INPUT FOR THIS TASK:
········

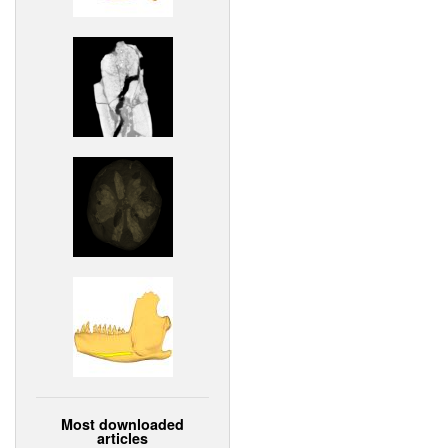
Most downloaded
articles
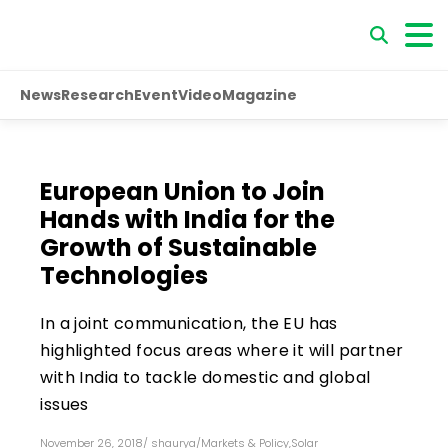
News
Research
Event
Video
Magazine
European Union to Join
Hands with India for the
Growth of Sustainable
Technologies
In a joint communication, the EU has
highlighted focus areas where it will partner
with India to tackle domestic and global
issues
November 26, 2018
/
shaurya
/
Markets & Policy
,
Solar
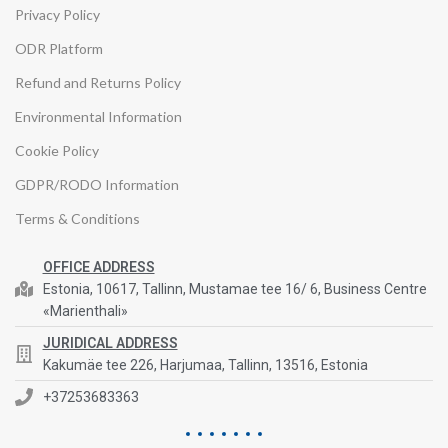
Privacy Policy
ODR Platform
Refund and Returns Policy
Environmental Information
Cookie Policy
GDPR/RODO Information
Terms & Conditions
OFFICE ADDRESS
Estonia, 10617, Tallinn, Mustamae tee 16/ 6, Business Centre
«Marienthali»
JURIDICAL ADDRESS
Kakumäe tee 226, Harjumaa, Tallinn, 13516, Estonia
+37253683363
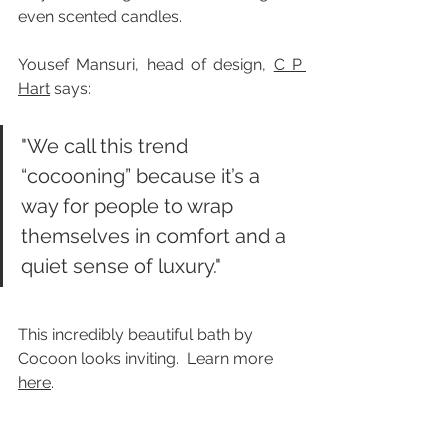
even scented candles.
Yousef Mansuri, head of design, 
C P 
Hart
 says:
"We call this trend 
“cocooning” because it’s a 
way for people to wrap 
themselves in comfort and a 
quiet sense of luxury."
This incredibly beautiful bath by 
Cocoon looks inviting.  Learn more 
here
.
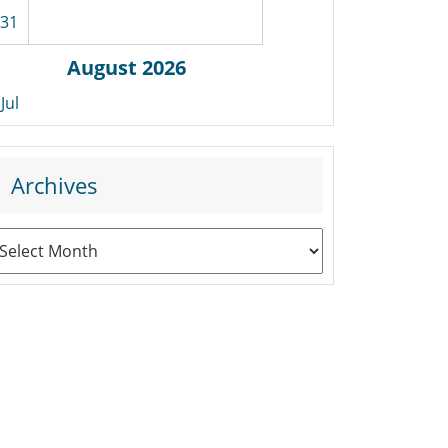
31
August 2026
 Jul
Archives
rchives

········

WHAT THIS TASK INVOLVES:
Tally every line of the entries that contains the word "Policy", and respond with that number only.

RESPONSE TO THIS EXERCISE:
4